Extracted page text data:
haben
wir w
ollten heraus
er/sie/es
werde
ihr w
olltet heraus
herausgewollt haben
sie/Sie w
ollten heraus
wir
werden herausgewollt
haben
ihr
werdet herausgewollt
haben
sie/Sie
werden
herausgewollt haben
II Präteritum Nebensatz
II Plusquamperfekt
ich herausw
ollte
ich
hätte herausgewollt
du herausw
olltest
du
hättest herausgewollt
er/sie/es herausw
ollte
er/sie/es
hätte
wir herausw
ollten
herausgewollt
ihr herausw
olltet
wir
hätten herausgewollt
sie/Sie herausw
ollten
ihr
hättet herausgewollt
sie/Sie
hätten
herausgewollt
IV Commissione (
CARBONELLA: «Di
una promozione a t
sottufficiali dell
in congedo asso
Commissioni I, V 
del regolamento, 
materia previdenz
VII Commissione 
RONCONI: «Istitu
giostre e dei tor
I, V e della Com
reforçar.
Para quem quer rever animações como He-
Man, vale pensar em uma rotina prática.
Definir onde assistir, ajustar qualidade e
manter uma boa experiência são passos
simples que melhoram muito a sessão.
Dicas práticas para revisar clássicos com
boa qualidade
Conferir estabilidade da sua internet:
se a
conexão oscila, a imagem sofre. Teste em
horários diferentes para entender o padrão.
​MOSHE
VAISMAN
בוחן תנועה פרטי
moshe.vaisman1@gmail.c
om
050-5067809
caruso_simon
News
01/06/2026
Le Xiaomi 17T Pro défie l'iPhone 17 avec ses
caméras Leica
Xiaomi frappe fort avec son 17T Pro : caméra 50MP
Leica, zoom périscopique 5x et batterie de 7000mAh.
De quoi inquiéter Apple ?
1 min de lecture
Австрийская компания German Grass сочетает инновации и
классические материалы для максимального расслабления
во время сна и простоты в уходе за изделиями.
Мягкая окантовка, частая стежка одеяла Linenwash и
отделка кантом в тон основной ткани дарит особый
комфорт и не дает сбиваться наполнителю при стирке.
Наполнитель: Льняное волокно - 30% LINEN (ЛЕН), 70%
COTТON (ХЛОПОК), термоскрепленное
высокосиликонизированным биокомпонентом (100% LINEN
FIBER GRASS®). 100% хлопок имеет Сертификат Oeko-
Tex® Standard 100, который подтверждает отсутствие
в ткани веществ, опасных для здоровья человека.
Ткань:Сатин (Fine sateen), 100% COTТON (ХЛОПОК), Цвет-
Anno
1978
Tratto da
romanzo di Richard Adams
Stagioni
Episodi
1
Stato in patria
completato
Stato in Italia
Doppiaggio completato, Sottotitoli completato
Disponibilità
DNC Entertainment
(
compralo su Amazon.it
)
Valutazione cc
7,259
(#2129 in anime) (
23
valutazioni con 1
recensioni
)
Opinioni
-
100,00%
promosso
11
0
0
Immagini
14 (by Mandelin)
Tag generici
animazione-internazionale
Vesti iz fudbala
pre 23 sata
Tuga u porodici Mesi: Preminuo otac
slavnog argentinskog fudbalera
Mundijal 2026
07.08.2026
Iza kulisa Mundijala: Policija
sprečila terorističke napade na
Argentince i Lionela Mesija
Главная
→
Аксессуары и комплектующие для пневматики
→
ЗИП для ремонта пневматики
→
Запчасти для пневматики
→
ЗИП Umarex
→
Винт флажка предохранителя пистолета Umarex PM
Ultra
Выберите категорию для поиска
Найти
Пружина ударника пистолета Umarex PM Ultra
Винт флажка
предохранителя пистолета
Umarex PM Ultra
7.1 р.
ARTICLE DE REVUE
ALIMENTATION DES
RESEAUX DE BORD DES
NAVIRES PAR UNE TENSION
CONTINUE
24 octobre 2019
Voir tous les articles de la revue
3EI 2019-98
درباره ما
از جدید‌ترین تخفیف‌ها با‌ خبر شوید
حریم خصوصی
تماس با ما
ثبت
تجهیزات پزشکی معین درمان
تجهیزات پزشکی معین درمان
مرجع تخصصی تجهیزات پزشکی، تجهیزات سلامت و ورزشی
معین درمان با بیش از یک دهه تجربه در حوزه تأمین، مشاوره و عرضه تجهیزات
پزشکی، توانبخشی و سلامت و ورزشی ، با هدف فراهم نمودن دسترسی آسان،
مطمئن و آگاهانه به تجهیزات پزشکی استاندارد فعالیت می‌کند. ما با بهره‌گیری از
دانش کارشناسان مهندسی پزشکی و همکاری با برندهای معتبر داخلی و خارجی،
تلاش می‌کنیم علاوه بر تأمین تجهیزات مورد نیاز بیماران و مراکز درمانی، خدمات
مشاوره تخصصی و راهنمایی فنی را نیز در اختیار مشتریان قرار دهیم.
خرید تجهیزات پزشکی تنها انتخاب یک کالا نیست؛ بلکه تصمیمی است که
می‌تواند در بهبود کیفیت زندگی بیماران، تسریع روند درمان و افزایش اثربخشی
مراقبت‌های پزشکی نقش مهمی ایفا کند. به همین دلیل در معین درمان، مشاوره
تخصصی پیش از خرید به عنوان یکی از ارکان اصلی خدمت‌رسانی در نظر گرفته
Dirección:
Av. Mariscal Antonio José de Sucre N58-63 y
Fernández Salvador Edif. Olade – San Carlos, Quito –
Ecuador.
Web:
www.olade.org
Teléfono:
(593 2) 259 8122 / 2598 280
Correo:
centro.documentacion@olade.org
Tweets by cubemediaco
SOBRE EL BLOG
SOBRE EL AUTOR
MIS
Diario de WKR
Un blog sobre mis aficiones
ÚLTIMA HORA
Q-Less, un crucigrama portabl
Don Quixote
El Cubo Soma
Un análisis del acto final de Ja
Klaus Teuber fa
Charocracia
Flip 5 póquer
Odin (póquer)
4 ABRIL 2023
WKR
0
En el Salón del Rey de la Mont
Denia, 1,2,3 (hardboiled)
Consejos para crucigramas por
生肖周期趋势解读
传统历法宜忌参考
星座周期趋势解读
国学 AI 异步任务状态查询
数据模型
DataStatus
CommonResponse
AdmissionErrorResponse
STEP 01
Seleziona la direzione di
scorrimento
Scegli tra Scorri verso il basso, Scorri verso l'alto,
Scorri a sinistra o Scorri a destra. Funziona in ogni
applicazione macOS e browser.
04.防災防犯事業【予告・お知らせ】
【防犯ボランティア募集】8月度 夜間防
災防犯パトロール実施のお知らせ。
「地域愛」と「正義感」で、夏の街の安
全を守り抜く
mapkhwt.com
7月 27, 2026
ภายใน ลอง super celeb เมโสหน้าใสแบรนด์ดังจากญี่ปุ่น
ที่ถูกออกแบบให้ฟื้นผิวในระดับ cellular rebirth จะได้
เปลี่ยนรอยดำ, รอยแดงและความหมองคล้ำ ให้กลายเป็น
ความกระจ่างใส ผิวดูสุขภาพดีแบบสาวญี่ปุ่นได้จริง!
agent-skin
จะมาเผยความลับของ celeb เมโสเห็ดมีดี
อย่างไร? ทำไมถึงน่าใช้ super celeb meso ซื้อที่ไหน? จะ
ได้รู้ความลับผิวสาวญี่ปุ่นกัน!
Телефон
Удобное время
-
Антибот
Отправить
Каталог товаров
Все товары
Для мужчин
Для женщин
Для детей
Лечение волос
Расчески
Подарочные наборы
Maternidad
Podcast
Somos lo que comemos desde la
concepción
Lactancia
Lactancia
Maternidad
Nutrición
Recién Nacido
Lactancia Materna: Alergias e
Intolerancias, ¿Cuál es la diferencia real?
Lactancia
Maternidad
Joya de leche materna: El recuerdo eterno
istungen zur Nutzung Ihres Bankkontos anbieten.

--- Exercise objective ---
Look above for the line with "معین درمان با" and the line with "مشاوره تخصصی و"; transcribe both and all lines in between, exactly, and nothing else.

--- Answer to this exercise ---
معین درمان با بیش از یک دهه تجربه در حوزه تأمین، مشاوره و عرضه تجهیزات
پزشکی، توانبخشی و سلامت و ورزشی ، با هدف فراهم نمودن دسترسی آسان،
مطمئن و آگاهانه به تجهیزات پزشکی استاندارد فعالیت می‌کند. ما با بهره‌گیری از
دانش کارشناسان مهندسی پزشکی و همکاری با برندهای معتبر داخلی و خارجی،
تلاش می‌کنیم علاوه بر تأمین تجهیزات مورد نیاز بیماران و مراکز درمانی، خدمات
مشاوره تخصصی و راهنمایی فنی را نیز در اختیار مشتریان قرار دهیم.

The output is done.